Conic Sections Important Topics

Conic Sections topics covered in this article will give you a vivid description of the Class 11 Chapter Conic chapter. These solutions will widely help during the exams and also for its preparation. These solutions contain essential question answers and solvable questions that may come in the examination. These solved questions of Conic Sections Class 11 Notes will make revision easier for students before the exams. Conic Sections Class 11 Notes is an easy and scoring chapter. During the exams, if you follow these solved questions, it will clear all doubts. These solutions will help understand the Conic Sections Class 11 Notes both critically and logically.

Short Description of Conic Section

Conic Sections Class 11 Notes are explained in simple steps here. These explanations are easy to understand and clear all doubts at once. Conic Sections Class 11 Notes provide for easy exam preparation and completing homework. The solution provided will help to solve any question related to this chapter. Conic Sections Class 11 Notes will make the subject interesting and fun to learn. Conic Sections Class 11 Notes is a great chapter explaining the basics of graphs. Conic Sections Class 11 Notes is an easy and scoring chapter. Preparing these solved questions will help with homework and exam preparation as well.

(Image will be uploaded soon)

Importance of Conic Sections

• Conic Sections Class 11 Notes helps to prepare for exams without any worries. It will make students work much more manageably.

• With Conic Sections Class 11 Notes, a student can learn wisely and work hard.

• Make a routine and allot time for different subjects. Routine makes learning fun and values time. 

• A key to good scores is to revise the previous year’s question paper from Conic Sections Class 11 Notes.

• Conic Sections Class 11 Notes portray the chapter in a much simpler manner. 

• It provides all the short answer type questions and Solved examples for the student guide.

Solved Examples

1) Find the centre and the radius of the circle x² + y² + 8x + 10y – 8 = 0

Solution: The given equation is as follows

or, x² + y² + 8x + 10y – 8 = 0

or, (x² + 8x) + (y² + 10y) = 8

By completing the squares within the parenthesis

or, (x² + 8x + 16) + (y² + 10y + 25) = 8 + 16 + 25

or, (x + 4)² + (y + 5)² = 49

or, [x – (– 4)]² + [y – (–5)]² = 72

Comparing with the standard form: a = -4, b = -5 and t = 7

Hence, the given circle has centre at (– 4, –5) and the radius is 7.

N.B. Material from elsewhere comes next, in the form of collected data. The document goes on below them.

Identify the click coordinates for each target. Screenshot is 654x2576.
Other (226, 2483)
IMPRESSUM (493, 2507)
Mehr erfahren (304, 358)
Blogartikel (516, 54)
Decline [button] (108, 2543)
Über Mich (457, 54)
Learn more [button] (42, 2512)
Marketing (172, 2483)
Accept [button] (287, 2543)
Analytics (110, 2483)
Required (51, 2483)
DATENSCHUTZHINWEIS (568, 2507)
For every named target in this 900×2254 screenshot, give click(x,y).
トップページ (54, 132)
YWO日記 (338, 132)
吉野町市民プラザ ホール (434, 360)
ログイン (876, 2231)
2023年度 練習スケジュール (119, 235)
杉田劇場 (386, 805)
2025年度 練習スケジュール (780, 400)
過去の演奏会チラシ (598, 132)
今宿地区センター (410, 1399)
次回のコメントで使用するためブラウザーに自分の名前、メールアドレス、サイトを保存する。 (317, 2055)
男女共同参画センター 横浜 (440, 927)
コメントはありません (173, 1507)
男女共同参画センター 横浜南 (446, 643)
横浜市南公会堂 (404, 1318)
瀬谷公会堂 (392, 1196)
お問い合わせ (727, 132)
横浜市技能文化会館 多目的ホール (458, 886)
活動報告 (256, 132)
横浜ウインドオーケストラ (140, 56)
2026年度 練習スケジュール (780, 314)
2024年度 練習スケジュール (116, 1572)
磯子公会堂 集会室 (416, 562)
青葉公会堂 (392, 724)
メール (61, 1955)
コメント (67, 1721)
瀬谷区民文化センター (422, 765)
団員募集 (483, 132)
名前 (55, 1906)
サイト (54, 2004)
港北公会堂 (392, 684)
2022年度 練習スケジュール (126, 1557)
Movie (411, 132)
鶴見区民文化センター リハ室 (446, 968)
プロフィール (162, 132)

2) A circle passes through the points (2, – 2), and (3, 4). It has the centre on the line x + y = 2. Find the equation of the circle.

Solution: Let the equation of the circle be (x – a)² + (y – b)² = t².

the circle passes through the points (2, –2) and (3, 4)is given.

Hence,

(2 – a)² + (–2 – b)² = t² (1)

and (3 – a)² + (4 – b)² = t² (2)

Also, given that the centre lies on the line x + y = 2.

or, a + b = 2 (3)

Solving the equations (1), (2), (3), we get

h = 0.7, k = 1.3 and t2 = 12.58

Hence, the equation of the given circle is

(x – 0.7)²+ (y – 1.3)² = 12.58.

3) Find the equation of the circle with center (–3, 2) and radius 4.

Solution: Given,

Centre = (a, b) = (-3, 2)

Radius = r = 4

Therefore, the equation of the required circle is

⇒ (x – a)² + (y – b)² = t²

4) Find the centre and the radius of the circle with the equation x² + y² + 8x + 10y – 8 = 0

Solution: The given equation is as follows

or, x² + y² + 8x + 10y – 8 = 0

or, (x² + 8x) + (y² + 10y) = 8

By completing it

⇒ (x² + 8x + 16) + (y² + 10y + 25) = 8 + 16 + 25

i.e. (x + 4)² + (y + 5)² = 49

i.e. [x – (– 4)]² + [y – (–5)]² = 72

Comparing with the standard form, a = -4, b= -5 and t = 7, here t is the radius.

Hence, the given circle has a centre at (– 4, –5) and a radius of 7.